I propose that the glow of teeth is produced by fluoride, both applied in toothpaste and ingested with fluoridated water. I predict that a very young baby in an area without fluoridated water would initially have nonglowing teeth.

This glow could be used to monitor adequate fluoridation. There is no doubt an ideal amount of fluoride in teeth - making them optimally hard but not brittle. Less glow would mean more toothbrushing or supplimental fluroide - too much glow would mean you should cut back.

bungston, Sep 20 2006

Patent: Toothbrush for creating a whitening effect http://www.freshpat...hp?type=description
"...an ultraviolet light source is used for directing ultraviolet light against the teeth so that the whitening effect would be created and easily visible to the user" [ldischler, Sep 20 2006]

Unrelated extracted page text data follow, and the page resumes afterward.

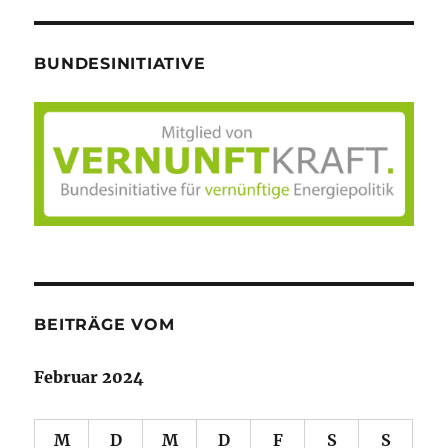
BUNDESINITIATIVE
BEITRÄGE VOM
Februar 2024
M
D
M
D
F
S
S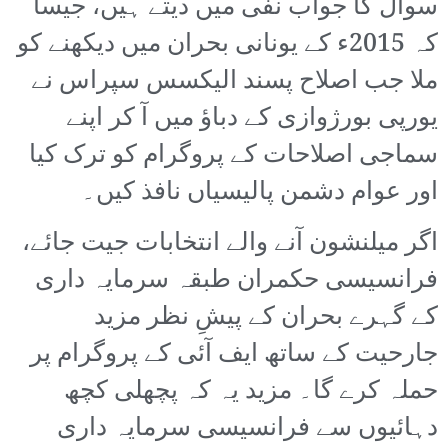
سوال کا جواب نفی میں دیتے ہیں، جیسا
کہ 2015ء کے یونانی بحران میں دیکھنے کو
ملا جب اصلاح پسند الیکسس سپراس نے
یورپی بورژوازی کے دباؤ میں آ کر اپنے
سماجی اصلاحات کے پروگرام کو ترک کیا
اور عوام دشمن پالیسیاں نافذ کیں۔
اگر میلنشون آنے والے انتخابات جیت جائے،
فرانسیسی حکمران طبقہ سرمایہ داری
کے گہرے بحران کے پیشِ نظر مزید
جارحیت کے ساتھ ایف آئی کے پروگرام پر
حملہ کرے گا۔ مزید یہ کہ پچھلی کچھ
دہائیوں سے فرانسیسی سرمایہ داری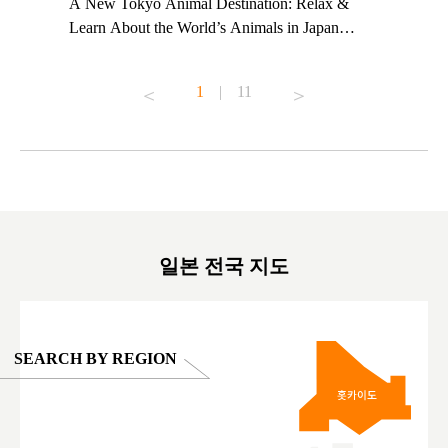
t TeamLab
A New Tokyo Animal Destination: Relax &
Shohei Oh
ng their
Learn About the World’s Animals in Japan
Other Jap
t to
#pr #japankuru #anitouch #anitouchtokyodome
From Kow
o see it for
#capybara #capybaracafe #animalcafe #tokyotrip
#pr #japa
1
|
11
#japantrip #카피바라 #애니터치 #아이와가볼
#kowa #sy
ink in bio)
만한곳 #도쿄여행 #가족여행 #東京旅遊 #東
#preworko
ex #kyoto
京親子景點 #日本動物互動體驗 #水豚泡澡 #
#japan
東京巨蛋城 #เที่ยวญี่ปุ่น2025 #ที่เที่ยว
#오타니쇼
on view of
ครอบครัว #สวนสัตว์ในร่ม #TokyoDomeCity
本旅遊 #運
oto ®
#anitouchtokyodome
ญี่ปุ่น #เ
#ผลิตภัณฑ์
일본 전국 지도
SEARCH BY REGION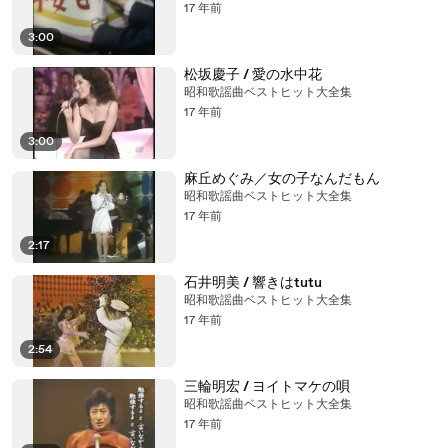
17 年前
3:00
松坂慶子 / 愛の水中花
昭和歌謡曲ベストヒット大全集
17 年前
3:00
麻丘めぐみ／女の子なんだもん
昭和歌謡曲ベストヒット大全集
17 年前
2:17
石井明美 / 響きはtutu
昭和歌謡曲ベストヒット大全集
17 年前
2:54
三輪明宏 / ヨイトマケの唄
昭和歌謡曲ベストヒット大全集
17 年前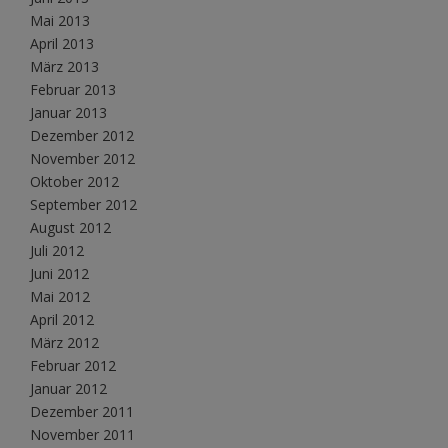
Mai 2013
April 2013
März 2013
Februar 2013
Januar 2013
Dezember 2012
November 2012
Oktober 2012
September 2012
August 2012
Juli 2012
Juni 2012
Mai 2012
April 2012
März 2012
Februar 2012
Januar 2012
Dezember 2011
November 2011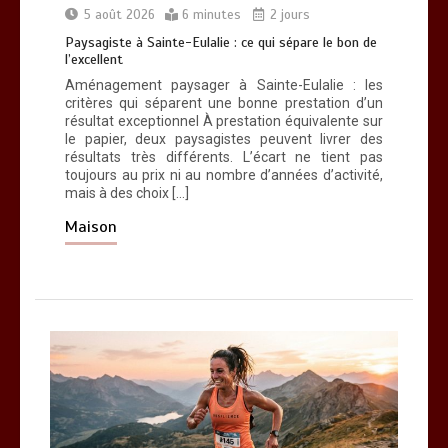
5 août 2026
6 minutes
2 jours
Paysagiste à Sainte-Eulalie : ce qui sépare le bon de
Paysagiste à Sainte-Eulalie : ce qui
l’excellent
sépare le bon de l’excellent
Aménagement paysager à Sainte-Eulalie : les
0
6 minutes
critères qui séparent une bonne prestation d’un
résultat exceptionnel À prestation équivalente sur
le papier, deux paysagistes peuvent livrer des
résultats très différents. L’écart ne tient pas
toujours au prix ni au nombre d’années d’activité,
mais à des choix […]
Maison
Les bienfaits du sport : comment
l’activité physique dynamise notre
esprit
0
10 minutes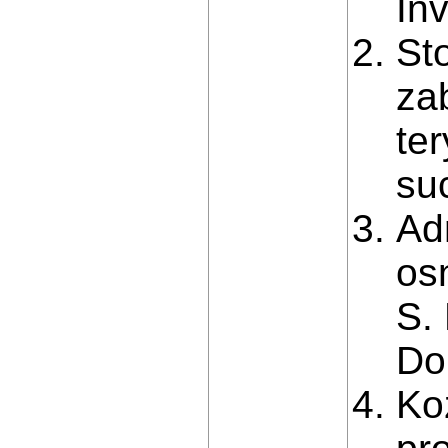
Inv
St
za
te
su
Ad
os
S. 
Do
Ko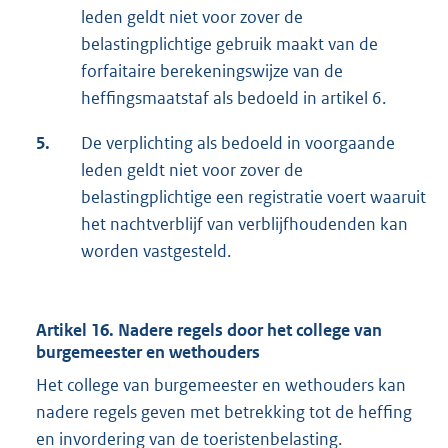
leden geldt niet voor zover de
belastingplichtige gebruik maakt van de
forfaitaire berekeningswijze van de
heffingsmaatstaf als bedoeld in artikel 6.
5.
De verplichting als bedoeld in voorgaande
leden geldt niet voor zover de
belastingplichtige een registratie voert waaruit
het nachtverblijf van verblijfhoudenden kan
worden vastgesteld.
Artikel 16. Nadere regels door het college van
burgemeester en wethouders
Het college van burgemeester en wethouders kan
nadere regels geven met betrekking tot de heffing
en invordering van de toeristenbelasting.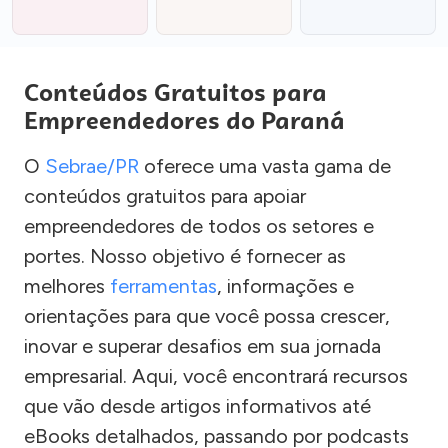
Conteúdos Gratuitos para
Empreendedores do Paraná
O
Sebrae/PR
oferece uma vasta gama de
conteúdos gratuitos para apoiar
empreendedores de todos os setores e
portes. Nosso objetivo é fornecer as
melhores
ferramentas
, informações e
orientações para que você possa crescer,
inovar e superar desafios em sua jornada
empresarial. Aqui, você encontrará recursos
que vão desde artigos informativos até
eBooks detalhados, passando por podcasts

Fluorescence http://en.wikipedia.org/wiki/Fluorescence
[webfishrune, Sep 20 2006]

Dora's toothpaste http://www.colgate....oraTheExplorer.cvsp
For ages 2 and up. [bungston, Sep 24 2006]

[link]






       //I propose that the glow of teeth is produced by fluoride, both applied in toothpaste and ingested with fluoridated water.//   

       You are indeed right Bungs', fluoride does fluoresce. This is used as a method of detecting flouride presence already.   

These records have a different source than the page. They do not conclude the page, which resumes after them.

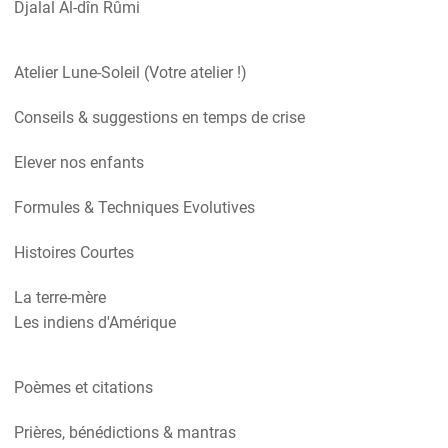
Djalal Al-dîn Rûmi
Atelier Lune-Soleil (Votre atelier !)
Conseils & suggestions en temps de crise
Elever nos enfants
Formules & Techniques Evolutives
Histoires Courtes
La terre-mère
Les indiens d'Amérique
Poèmes et citations
Prières, bénédictions & mantras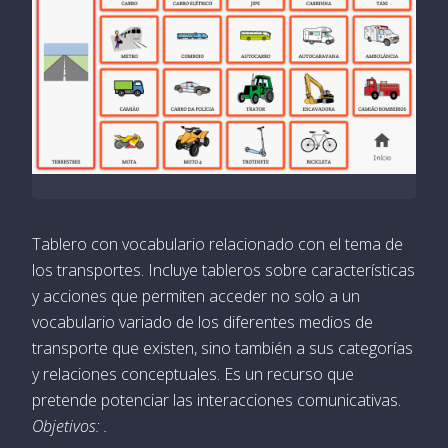
Tablero con vocabulario relacionado con el tema de
los transportes. Incluye tableros sobre características
y acciones que permiten acceder no solo a un
vocabulario variado de los diferentes medios de
transporte que existen, sino también a sus categorías
y relaciones conceptuales. Es un recurso que
pretende potenciar las interacciones comunicativas.
Objetivos: .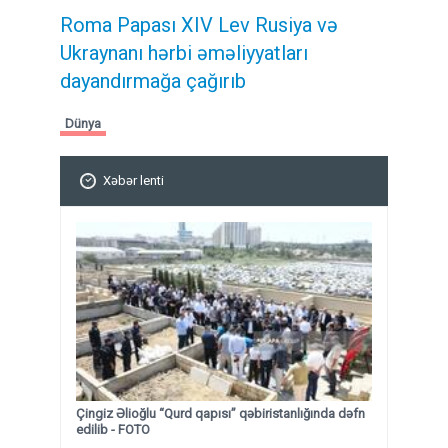
Roma Papası XIV Lev Rusiya və
Ukraynanı hərbi əməliyyatları
dayandırmağa çağırıb
Dünya
Xəbər lenti
Çingiz Əlioğlu “Qurd qapısı” qəbiristanlığında dəfn
edilib
- FOTO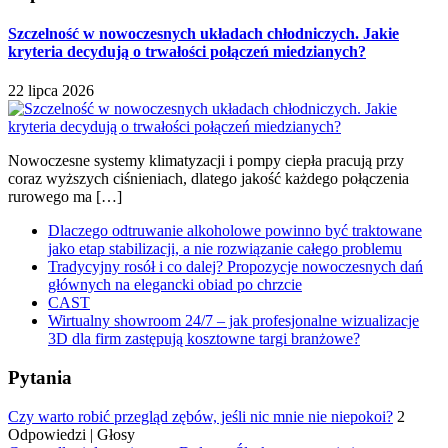
Szczelność w nowoczesnych układach chłodniczych. Jakie
kryteria decydują o trwałości połączeń miedzianych?
22 lipca 2026
Nowoczesne systemy klimatyzacji i pompy ciepła pracują przy
coraz wyższych ciśnieniach, dlatego jakość każdego połączenia
rurowego ma […]
Dlaczego odtruwanie alkoholowe powinno być traktowane
jako etap stabilizacji, a nie rozwiązanie całego problemu
Tradycyjny rosół i co dalej? Propozycje nowoczesnych dań
głównych na elegancki obiad po chrzcie
CAST
Wirtualny showroom 24/7 – jak profesjonalne wizualizacje
3D dla firm zastępują kosztowne targi branżowe?
Pytania
Czy warto robić przegląd zębów, jeśli nic mnie nie niepokoi?
2
Odpowiedzi
|
Głosy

       However, the "glow" from teeth is more directly associated with the optical brighteners that are put into toothpaste precisely for this effect. Many reasearchers now beleive these are dangerous and ireversably bind to the human body. The same is true for washing powders. This is the main motivation for the sale of washing powders and toothpastes that do not contain optical brightners.
webfishrune, Sep 20 2006
  

       fluoride fluoresces? Ya think? Could it possibly be more than a coincidence?
Galbinus_Caeli, Sep 20 2006
  

       <quote>Fluorescence is named after the mineral fluorite, composed of calcium fluoride, which often exhibits this phenomenon.</quote>   

       See link
webfishrune, Sep 20 2006
  

       One could test whether tooth glow is produced by fluoride or by optical whiteners by checking young children - toddlers use toothpaste gels that do not (I think) have the whiteners found in grownup toothpastes, but do have fluoride.   

       /fluoride fluoresces? Ya think? / - you're killing me, GB.
bungston, Sep 20 2006
  

       //but do have fluoride.//   

       Young childrens toothpaste (below seven years) does not contain fluoride. Fluoride posioning affects young children more and because of their smaller body mass a smaller amount is damaging than in adults.   

       Fluoride is only recommended for those over seven years of age.
webfishrune, Sep 21 2006
  

       It seems to me that if a municipality puts fluoride in the water, it is pretty certain that kids younger than 7 will be getting fluoride. Unless they all stick to milk and Perrier.   

       [web], linked for you is a fine site detailing Colgate's Dora the Explorer toothpaste, which contains fluoride.